スコットランドのある男性は勤めていた蒸留所のウイスキー「マッカラン」を誕生以来毎年1本息子に贈り続けた。18年物のマッカランのシングルモルト・スコッチ・ウイスキーに最終的に費やした額は約5,000ポンド。今年(2020年)28歳になった息子のコレクション時価総額はその8倍の4万ポンドになっていた。「父が毎年誕生日に贈ってくれていたものが私の人生にこれほどの可能性があるとは思ってもいませんでした」。息子はそれを初めての家の購入に使う予定だという(参考)。
(図表: ウイスキー)
(出典:Wikipedia)
「命の水」を意味する古いゲール語(Uisce beatha)が訛ってそう名付けられた「ウイスキー」。そうしたウイスキーの中でもとりわけ世界的に希少性の高いウイスキーが高騰している。中でも海外から「ジャパニーズ・ウイスキー」と呼ばれる日本産のウイスキーは手も足も出ないほどの値段になっている。もっとも「ジャパニーズ・ウイスキー」がここ数年で何か変わったからというわけではない。むしろそれが世界的に「最高級のウイスキー」として知られるようになったからだ。
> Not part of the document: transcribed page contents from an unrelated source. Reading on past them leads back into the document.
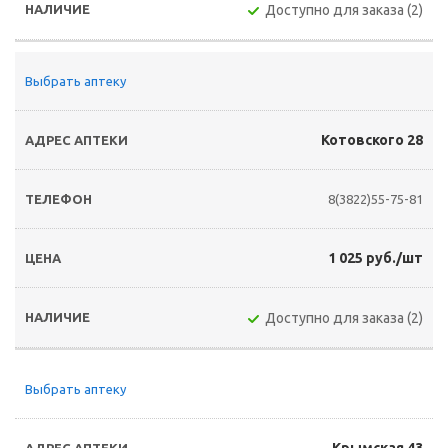
Доступно для заказа (2)
Выбрать аптеку
Котовского 28
8(3822)55-75-81
1 025 руб./шт
Доступно для заказа (2)
Выбрать аптеку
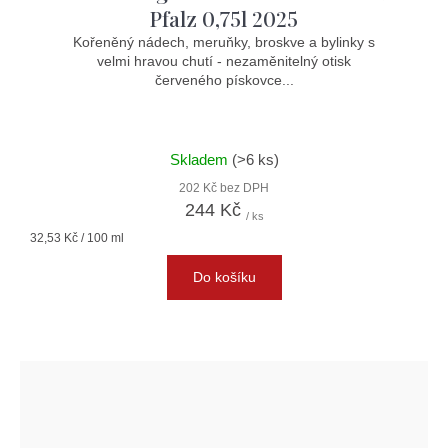
Pfalz 0,75l 2025
Kořeněný nádech, meruňky, broskve a bylinky s
velmi hravou chutí - nezaměnitelný otisk
červeného pískovce...
Skladem
(>6 ks)
202 Kč bez DPH
244 Kč
/ ks
Měrná
32,53 Kč / 100 ml
cena:
Do košíku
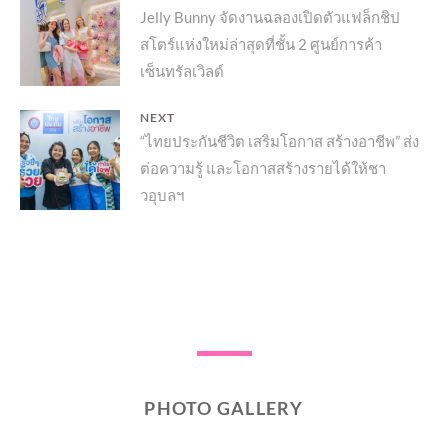
Previous
Jelly Bunny จัดงานฉลองเปิดตัวแฟล็กชิป
เรื่อง
สโตร์แห่งใหม่ล่าสุดที่ชั้น 2 ศูนย์การค้า
post:
เซ็นทรัลเวิลด์
NEXT
Next
“ไทยประกันชีวิต เสริมโอกาส สร้างอาชีพ” ส่ง
ต่อความรู้ และโอกาสสร้างรายได้ให้ชา
post:
วอุบลฯ
PHOTO GALLERY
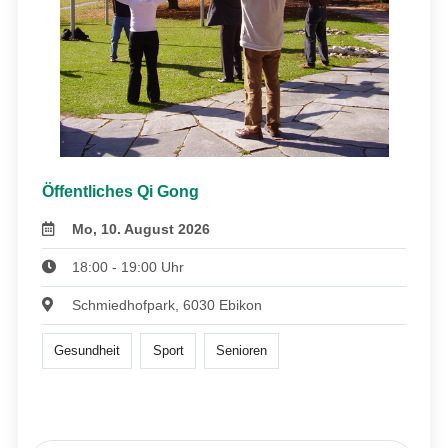
Öffentliches Qi Gong
Mo, 10. August 2026
18:00 - 19:00 Uhr
Schmiedhofpark, 6030 Ebikon
Gesundheit
Sport
Senioren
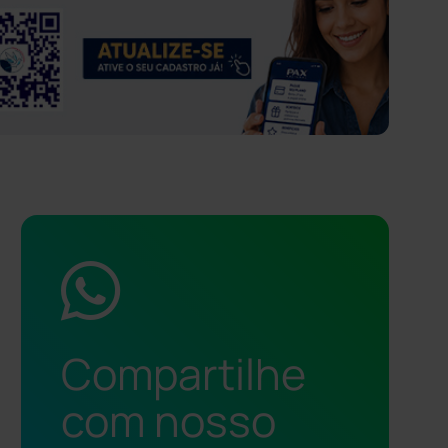
Compartilhe
com nosso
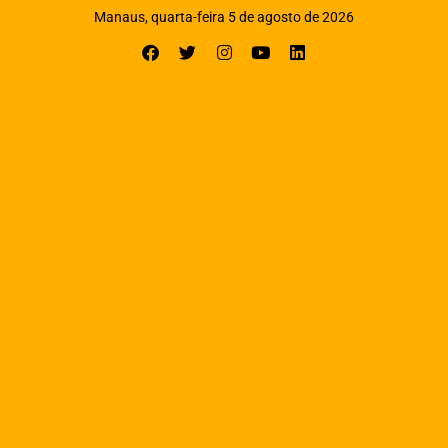
Manaus, quarta-feira 5 de agosto de 2026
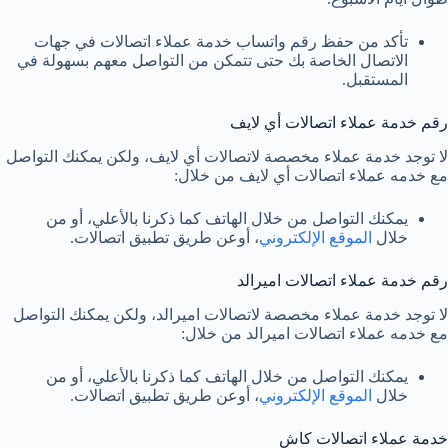
تأكد من حفظ رقم واتساب خدمة عملاء اتصالات في جهات
الاتصال الخاصة بك حتى تتمكن من التواصل معهم بسهولة في
المستقبل.
رقم خدمة عملاء اتصالات أي لايف
لا توجد خدمة عملاء مخصصة لاتصالات أي لايف، ولكن يمكنك التواصل
مع خدمه عملاء اتصالات أي لايف من خلال:
يمكنك التواصل من خلال الهاتف كما ذكرنا بالأعلي، أو من
خلال
الموقع الإلكتروني
، أوعن طريق تطبيق اتصالات.
رقم خدمة عملاء اتصالات اميرالد
لا توجد خدمة عملاء مخصصة لاتصالات اميرالد، ولكن يمكنك التواصل
مع خدمه عملاء اتصالات اميرالد من خلال:
يمكنك التواصل من خلال الهاتف كما ذكرنا بالأعلي، أو من
خلال
الموقع الإلكتروني
، أوعن طريق تطبيق اتصالات.
خدمة عملاء اتصالات كاش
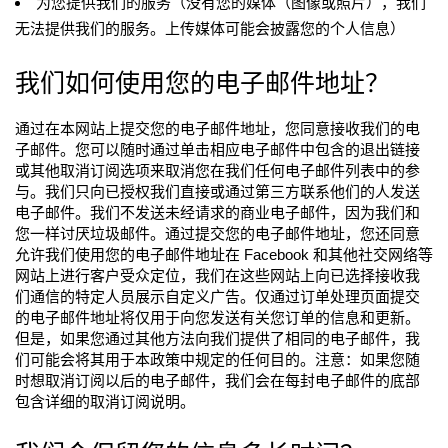
为您提供我们的服务（没有您的媒体（图像或照片），我们
无法提供我们的服务。上传媒体可能会披露您的个人信息）
我们如何使用您的电子邮件地址？
通过在本网站上提交您的电子邮件地址，您同意接收我们的电
子邮件。您可以随时通过单击相应电子邮件中包含的退出链接
或其他取消订阅选项来取消您在我们任何电子邮件列表中的参
与。我们只向已授权我们直接或通过第三方联系他们的人发送
电子邮件。我们不发送未经请求的商业电子邮件，因为我们和
您一样讨厌垃圾邮件。通过提交您的电子邮件地址，您还同意
允许我们使用您的电子邮件地址在 Facebook 和其他社交网络等
网站上进行客户受众定位，我们在这些网站上向已选择接收我
们通信的特定人员展示自定义广告。仅通过订单处理页面提交
的电子邮件地址将仅用于向您发送有关您订单的信息和更新。
但是，如果您通过其他方法向我们提供了相同的电子邮件，我
们可能会将其用于本政策中规定的任何目的。注意：如果您随
时想取消订阅以后的电子邮件，我们会在每封电子邮件的底部
包含详细的取消订阅说明。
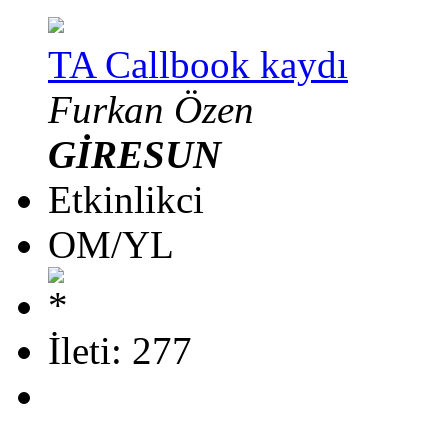
TA Callbook kaydı
Furkan Özen
GİRESUN
Etkinlikci
OM/YL
İleti: 277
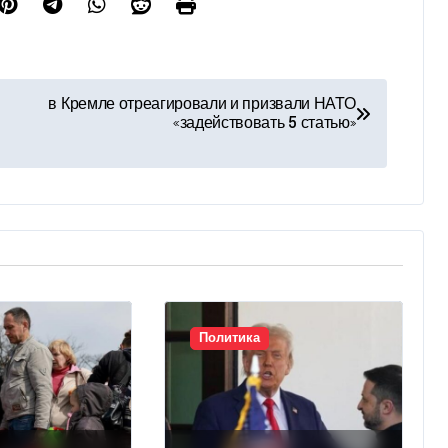
в Кремле отреагировали и призвали НАТО
«задействовать 5 статью»
Политика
インターナショナル・スピリッツ・チャレンジ(ISC)やウイスキー等の世界的な酒類品評会(ロンドン)で日本産のウイスキーが最高賞や金賞を受賞するようになった。しかし熟成に10年以上かかること、しかも「先物(Whisky Futures)」として売るつもりではなかったことで深刻な供給不足が発生している(参考)。
「キーパーズ・オブ・ザ・クエイヒ」(The Keepers of the Quaich)という団体がある。ウイスキー業界に突出したコミットメントを示した人だけが入ることを許される排他的な国際組織だ(「クエイヒ」は古いゲール語でウイスキーを飲むコップを意味する)。主要な蒸留所によって設立された同組織はスコッチ・ウイスキー業界の心臓部である。
(図表: クエイヒ)
(出典: Wikipedia)
この組織の会員でもある2名のスコットランド人が立ち上げたRare Whisky 101はウイスキーのコレクターと投資家たちのために希少なウイスキーの平均的な価格動向を表す「APEX1000指数」を提供している。ここでも日本のウイスキー関連のインデックスは人気だ。「ジャパニーズ100」インデックスの2014年12月29日から2020年9月28日までのパフォーマンスは+317.63%である。樽の残りが少なくなってきていることもあり非常に需要がある「レアウイスキー軽井沢(RWK、Rare Whisky Karuizawa)」インデックスは2013年7月から2020年9月28日時点までで+673.84%のパフォーマンスとなっている。
我が国のウイスキーの中でも海外勢に特に人気の銘柄としてはニッカウヰスキーが製造しアサヒグループホールディングス(2502)が販売する『余市』がある。またさらに宝ホールディングス(2531)の『キングウイスキー』も人気がある。
一方で何をウイスキーとするかという定義と法律が明確でないために日本産の焼酎がウイスキーとして海外で販売されているといったケースもあるようだ(参考文献)。これは放っておくと海外における日本の酒ブランドにも影響を与えうるため今後の課題であろう。
何に価値を置くかは時代と共に移り変わる。また今年2020年世界中で起こったパンデミックも人々の価値観に影響を与えた。これからもウイスキーに限らず新たな投資の対象が他に生まれてくるかもしれない。